Angka kemiskinan BPS 2021, menunjukkan kemiskinan di Indonesia berada pada level di atas 10%. Angka itu juga pernah di klaim pemerintah turun di bawah 10% pada Maret  2019. Ini dicatat pada angka garis kemiskinana Rp 425.000.

Namun, statistik penurunan kemiskian selama 10 tahun terakhir (2011-2021), menurut Elan Satria, ketua Tim Penanggulangan kemiskinan  Indonesia, hanya rerata 0,5% pertahun. Keberhasilan menurunkan sebesar 1% cuma terjadi pada tahun 2011-2012. (mediaindonesia.com, 8/18/21).

Baca Juga  Anies Baswedan dan Indonesia Menggugat

Sebaliknya, cnbc, pernah  melaporkan sepanjang 5 tahun pertama kepemimpinan Jokowi hanya berhasil menurunkan kemiskinan di atas 1 % saja. Atau jauh lebih kecil. Menurut CNBC, 15/1/20, di era Jokowi hanya terjadi penurunan kemiskinan sebesar 1,04 %, sebaliknya di era 2009-2014 tingkat kemiskinan berhasil turun sampai 3,19 persen poin dan pada 2004-2009, tingkat kemiskinan juga turun l 2,51 persen poin serta 1999-2004 turunnya lebih besar, yakni 6,83 persen.

Seandainya sumber resmi pemerintah kita rujuk, penurunan dengan angka 0,5% pertahun, Indonesia akan terjebak dalam situasi yang bolak-balik begitu saja, artinya hanya seperti mengutak atik angka-angka statistik,, namun tidak merubah substansi untuk pengentasan kemiskinan.

Jika kita lihat lebih dalam di daerah, angkanya lebih memperihatinkan, misalnya, Sumatera Selatan yang hanya menurunkan kemiskinan sebesar 0,19 dan NTT 0,22%  pada tahun 2020-2021. Padahal, seperti Sumsel, saat yang sama kekayaannya,  batubara, kayu, minyak goreng, migas dll, di ekspor dengan jumlah besar-besaran. Angka kemiskinan dengan penurunan yang kecil merupakan angka kutukan jika kita ingin melihat harapan ke depan.

Dari pendekatan kemiskinan struktural, harapan semakin pupus karena transformasi penguasaan asset, baik properti/land maupun keuangan/pembiayaan semakin meihak orang-orang kaya. Paada tahun 2019, beritasatu.com, 28/8/2019, memberitakan struktur kepemilikan uang di rekening bank sebagai berikut, dari Rp. 5900 T pada Juli 2019, dari total kepemilikan rekening 291 juta, mayoritas rekening (98%) dimiliki nasabah dengan simpanan di bawah rp. 100 juta.

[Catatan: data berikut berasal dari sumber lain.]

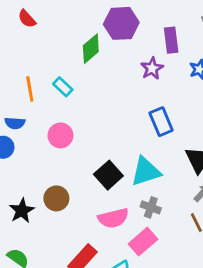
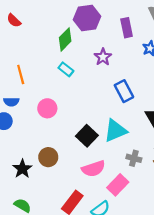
purple star: (152, 68) -> (103, 57), moved
cyan rectangle: (63, 87) -> (66, 69), moved
gray cross: (151, 207) -> (134, 158), moved

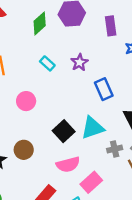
green diamond: (65, 39) -> (40, 23), moved
purple star: (103, 57) -> (79, 62), moved
gray cross: (134, 158) -> (115, 149), moved, turned -32

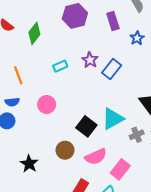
green diamond: (40, 23) -> (34, 33), moved
cyan rectangle: (47, 63) -> (60, 66), turned -56
blue rectangle: (104, 89) -> (112, 69), moved, turned 72
brown circle: (24, 150) -> (65, 150), moved

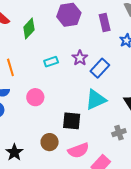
cyan triangle: (113, 119) -> (96, 100), moved
black square: (86, 126) -> (72, 121), turned -36

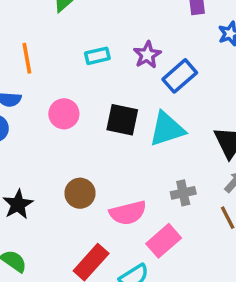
black square: (72, 121) -> (122, 120), moved
gray cross: (119, 133) -> (183, 193), moved

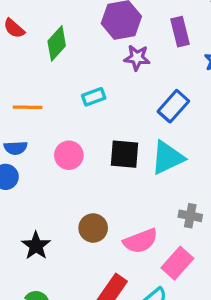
purple star: (147, 55) -> (137, 58), moved, turned -30
orange line: (27, 58) -> (28, 107), turned -72
gray cross: (183, 193) -> (190, 216), turned 30

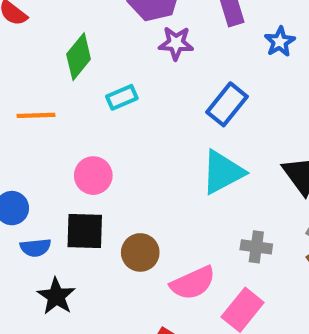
green diamond: (57, 43) -> (79, 57), moved
blue semicircle: (16, 148) -> (35, 248), moved
black square: (124, 154) -> (85, 231), moved
brown circle: (93, 228) -> (140, 252), moved

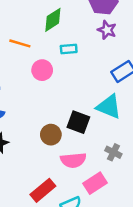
cyan triangle: (223, 172) -> (109, 107), turned 32
pink circle: (93, 176) -> (42, 70), moved
black square: (85, 231) -> (78, 122), moved

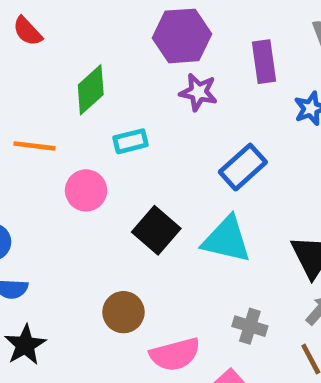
black square: (78, 122) -> (156, 230), moved, turned 30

Dari jumlah total uang bank, itu hanya sebesar 1% saja. Sebakliknya, pemilik uang 2-5 miyar berjumlah 0,5% dengan porsi kepemilikan 1%, selanjutnya pemilik di atas 5 milyar mempunyai rekening sebanyak 98.947 rekening dengan porsi kepemilikan 47% atau sebesar Rp. 2.768,62 T.

Bagaimana kondisi terbaru ketika pandemi? Ketika rakyat miskin terseok-seok mengantri bantuan sosial?

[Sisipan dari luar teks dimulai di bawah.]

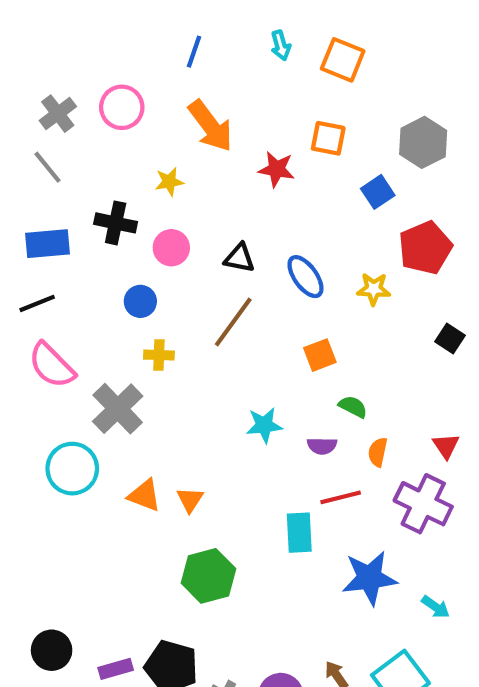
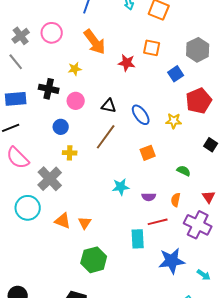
green semicircle: (353, 407) -> (184, 171), moved

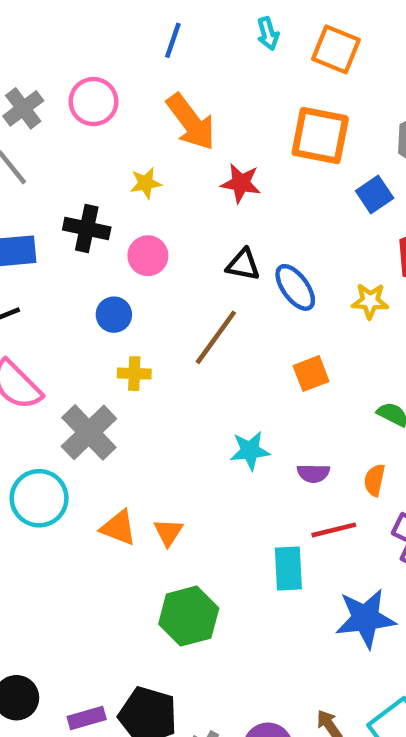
orange square: (152, 48) -> (320, 136), size x1.5
red star: (127, 63) -> (241, 183), moved
black triangle: (109, 106) -> (243, 265), moved

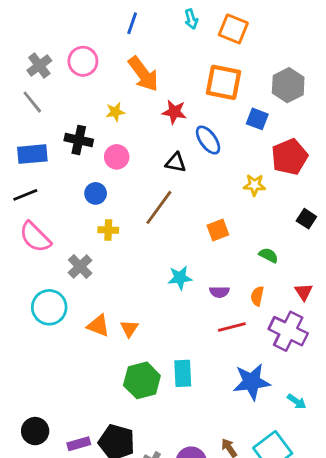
blue square: (375, 194) -> (257, 119), turned -35
blue ellipse: (295, 287) -> (208, 140), moved
gray cross: (89, 432) -> (80, 267), size x0.7
cyan rectangle: (288, 568) -> (183, 373), moved

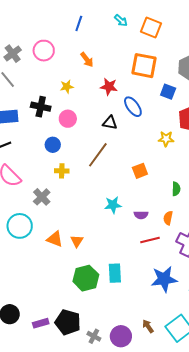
cyan arrow: (191, 19) -> (121, 20), turned -32
orange arrow: (143, 74) -> (87, 60), size x0.6
green semicircle: (268, 255) -> (176, 189), turned 64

Riset IDEAS, sebuah lembaga di bawah yayasan Dompet Dhuafa, dalam Kompas, 19/12/21, menjelaskan “sejak pandemi, terlihat pola yang konsisten, rasio tabungan kelas atas meningkat tajam dan rasio tabungan kelas bawah semakin terpuruk. Pangsa simpanan masyarakat di perbankan dengan tier nominal lebih dari Rp 5 miliar meningkat dari 46,2 persen pada Desember 2019 menjadi 50,7 persen pada September 2021″.

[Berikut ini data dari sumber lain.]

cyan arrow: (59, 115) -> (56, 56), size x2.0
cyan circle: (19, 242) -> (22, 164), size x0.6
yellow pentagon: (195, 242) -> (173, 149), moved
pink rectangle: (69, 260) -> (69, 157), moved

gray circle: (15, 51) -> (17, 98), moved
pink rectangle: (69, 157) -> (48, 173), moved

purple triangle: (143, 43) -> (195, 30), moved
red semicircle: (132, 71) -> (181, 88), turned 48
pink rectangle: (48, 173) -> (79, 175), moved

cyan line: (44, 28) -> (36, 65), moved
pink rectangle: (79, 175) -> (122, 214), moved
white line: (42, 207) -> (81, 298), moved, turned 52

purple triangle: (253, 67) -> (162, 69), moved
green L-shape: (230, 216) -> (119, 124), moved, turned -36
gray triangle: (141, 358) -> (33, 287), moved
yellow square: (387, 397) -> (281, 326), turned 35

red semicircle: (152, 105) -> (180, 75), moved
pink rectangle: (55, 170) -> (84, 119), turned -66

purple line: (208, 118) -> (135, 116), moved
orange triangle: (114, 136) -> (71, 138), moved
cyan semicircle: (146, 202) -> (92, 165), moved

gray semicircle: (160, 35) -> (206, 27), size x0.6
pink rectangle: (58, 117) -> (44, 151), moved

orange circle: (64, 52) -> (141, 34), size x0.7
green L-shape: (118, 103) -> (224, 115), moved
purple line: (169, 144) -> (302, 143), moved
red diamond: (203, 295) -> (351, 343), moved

Baca Juga  Pidato Tokoh Malari Hariman Siregar di Pemakaman Agus Edy Santoso

Catatan tentang reformasi asset atau “Landreform” dalam Nawacita Jokowi tdak mempunyai jejak yang nyata. Jokowi hanya berhasil memperkuat program hutan sosial yang sudah ada sejak dulu sedangkan Landreform, seperti yang dibayangkan Soekarno ketika menjalankan sosialisme ekonomi, tidak terjadi. Berbagai catatan menyebutkan tanah-tanah produktif di INdonesia dengan skala puluhan juta hektar hanya dikuasai segelitir orang saja.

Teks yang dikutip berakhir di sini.